> _EXERCISE PROMPT_: Go to the line that contains "إجراء المكالمات", then write out that line and all that follow to the end of the listing, exactly and without pictures.
====== RECORD SET
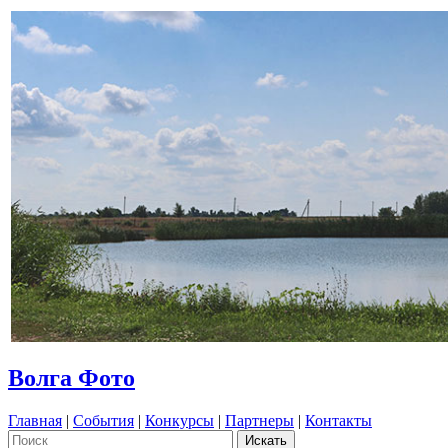
Волга Фото
Главная
|
События
|
Конкурсы
|
Партнеры
|
Контакты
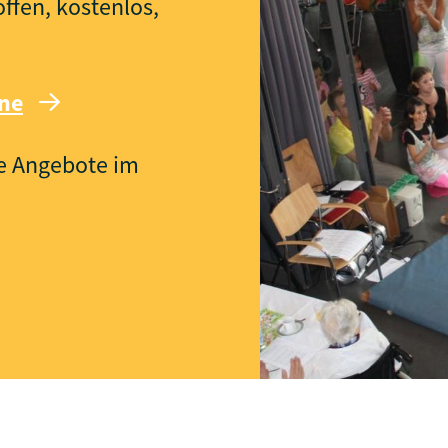
fen, kostenlos,
ine
re Angebote im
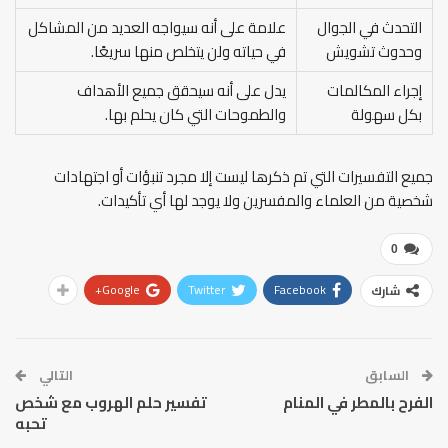
التحدث في الجوال
علامة على أنه سيواجه العديد من المشاكل
وحدوث تشويش
في حياته ولن يتخلص منها سريعًا.
إجراء المكالمات
يدل على أنه سيحقق جميع الأهداف
بكل سهولة
والطموحات التي كان يحلم بها.
جميع التفسيرات التي تم ذكرها ليست إلا مجرد تنبؤات أو اجتهادات
شخصية من العلماء والمفسرين ولا يوجد لها أي تأكيدات.
0
Google+
Twitter
Facebook
شارك
السابق
التالي
الفرح بالمطر في المنام
تفسير حلم الهروب مع شخص
تحبه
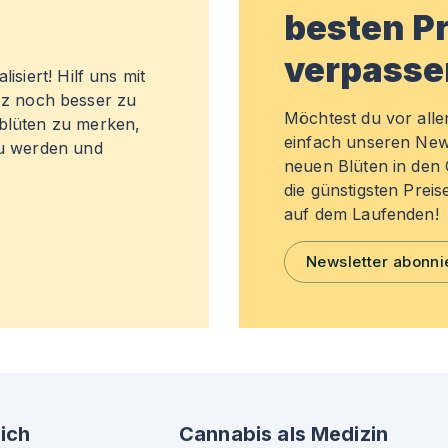
besten Pr
verpasse
isiert! Hilf uns mit
z noch besser zu
Möchtest du vor all
sblüten zu merken,
einfach unseren New
zu werden und
neuen Blüten in de
die günstigsten Preis
auf dem Laufenden!
Newsletter abonni
ich
Cannabis als Medizin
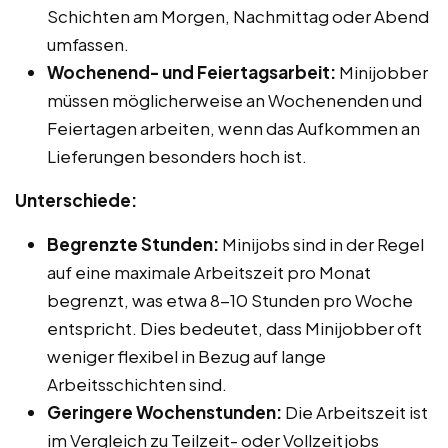
Schichten am Morgen, Nachmittag oder Abend
umfassen.
Wochenend- und Feiertagsarbeit:
Minijobber
müssen möglicherweise an Wochenenden und
Feiertagen arbeiten, wenn das Aufkommen an
Lieferungen besonders hoch ist.
Unterschiede:
Begrenzte Stunden:
Minijobs sind in der Regel
auf eine maximale Arbeitszeit pro Monat
begrenzt, was etwa 8-10 Stunden pro Woche
entspricht. Dies bedeutet, dass Minijobber oft
weniger flexibel in Bezug auf lange
Arbeitsschichten sind.
Geringere Wochenstunden:
Die Arbeitszeit ist
im Vergleich zu Teilzeit- oder Vollzeitjobs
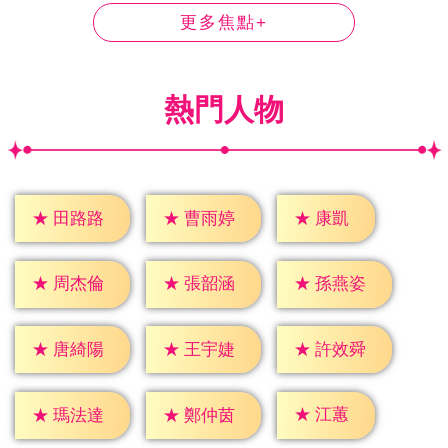
更多焦點+
熱門人物
★
康凱
★
田路路
★
曹雨婷
★
周杰倫
★
張韶涵
★
孫燕姿
★
唐綺陽
★
王宇婕
★
許效舜
★
江蕙
★
瑪法達
★
鄭仲茵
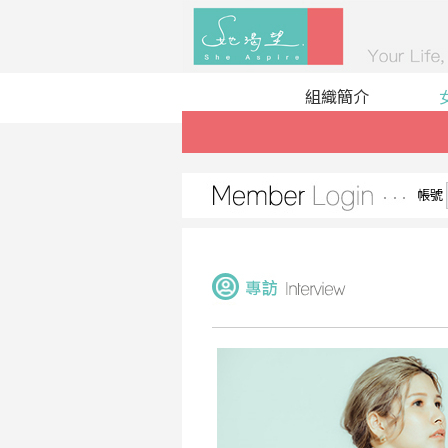
組織簡介
帳號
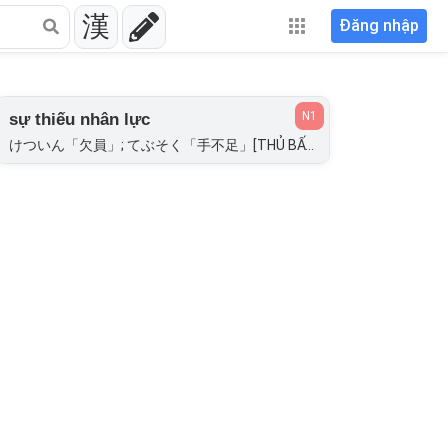
漢
Đăng nhập
N1
sự thiếu nhân lực
けついん「欠員」; てぶそく「手不足」[THỦ BẤT TÚC]; ひとでぶそく「人手不足」[NHÂN THỦ BẤT TÚC];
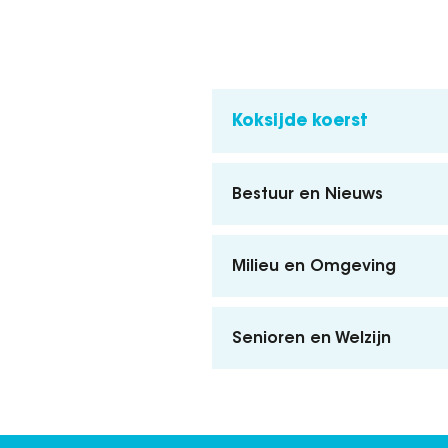
Koksijde koerst
Bestuur en Nieuws
Milieu en Omgeving
Senioren en Welzijn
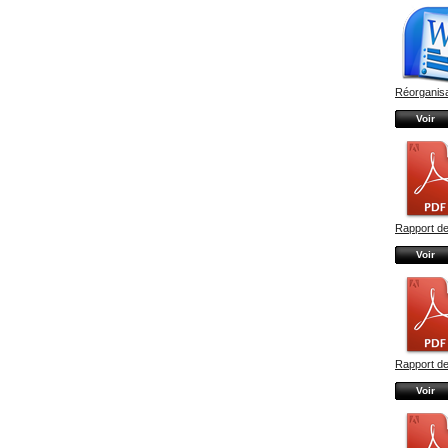
Réorganisat
Voir
Rapport de
Voir
Rapport de
Voir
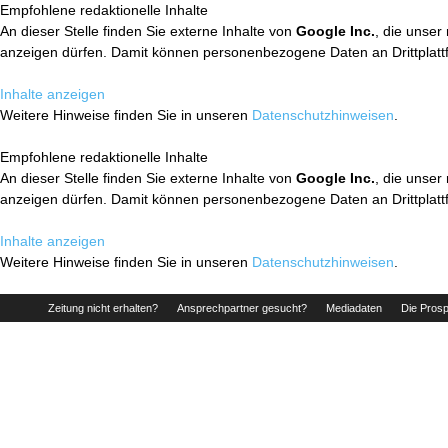
Empfohlene redaktionelle Inhalte
An dieser Stelle finden Sie externe Inhalte von
Google Inc.
, die unser
anzeigen dürfen. Damit können personenbezogene Daten an Drittplatt
Inhalte anzeigen
Weitere Hinweise finden Sie in unseren
Datenschutzhinweisen
.
Empfohlene redaktionelle Inhalte
An dieser Stelle finden Sie externe Inhalte von
Google Inc.
, die unser
anzeigen dürfen. Damit können personenbezogene Daten an Drittplatt
Inhalte anzeigen
Weitere Hinweise finden Sie in unseren
Datenschutzhinweisen
.
Zeitung nicht erhalten?
Ansprechpartner gesucht?
Mediadaten
Die Prosp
============
> _PROBLEM SOLUTION_:
إجراء المكالمات
يدل على أنه سيحقق جميع الأهداف
بكل سهولة
والطموحات التي كان يحلم بها.
جميع التفسيرات التي تم ذكرها ليست إلا مجرد تنبؤات أو اجتهادات
شخصية من العلماء والمفسرين ولا يوجد لها أي تأكيدات.
0
Google+
Twitter
Facebook
شارك
السابق
التالي
الفرح بالمطر في المنام
تفسير حلم الهروب مع شخص
تحبه
besten Pr
verpasse
isiert! Hilf uns mit
z noch besser zu
Möchtest du vor all
sblüten zu merken,
einfach unseren New
zu werden und
neuen Blüten in de
die günstigsten Preis
auf dem Laufenden!
Newsletter abonni
ich
Cannabis als Medizin
Schichten am Morgen, Nachmittag oder Abend
umfassen.
Wochenend- und Feiertagsarbeit:
Minijobber
müssen möglicherweise an Wochenenden und
Feiertagen arbeiten, wenn das Aufkommen an
Lieferungen besonders hoch ist.
Unterschiede:
Begrenzte Stunden:
Minijobs sind in der Regel
auf eine maximale Arbeitszeit pro Monat
begrenzt, was etwa 8-10 Stunden pro Woche
entspricht. Dies bedeutet, dass Minijobber oft
weniger flexibel in Bezug auf lange
Arbeitsschichten sind.
Geringere Wochenstunden:
Die Arbeitszeit ist
im Vergleich zu Teilzeit- oder Vollzeitjobs
更多焦點+
熱門人物
★
康凱
★
田路路
★
曹雨婷
★
周杰倫
★
張韶涵
★
孫燕姿
★
唐綺陽
★
王宇婕
★
許效舜
★
江蕙
★
瑪法達
★
鄭仲茵
組織簡介
帳號
漢
Đăng nhập
N1
sự thiếu nhân lực
けついん「欠員」; てぶそく「手不足」[THỦ BẤT TÚC]; ひとでぶそく「人手不足」[NHÂN THỦ BẤT TÚC];
Koksijde koerst
Bestuur en Nieuws
Milieu en Omgeving
Senioren en Welzijn
Réorganisat
Voir
Rapport de
Voir
Rapport de
Voir
Empfohlene redaktionelle Inhalte
An dieser Stelle finden Sie externe Inhalte von
Google Inc.
, die unser
anzeigen dürfen. Damit können personenbezogene Daten an Drittplatt
Inhalte anzeigen
Weitere Hinweise finden Sie in unseren
Datenschutzhinweisen
.
Empfohlene redaktionelle Inhalte
An dieser Stelle finden Sie externe Inhalte von
Google Inc.
, die unser
anzeigen dürfen. Damit können personenbezogene Daten an Drittplatt
Inhalte anzeigen
Weitere Hinweise finden Sie in unseren
Datenschutzhinweisen
.
Zeitung nicht erhalten?
Ansprechpartner gesucht?
Mediadaten
Die Prosp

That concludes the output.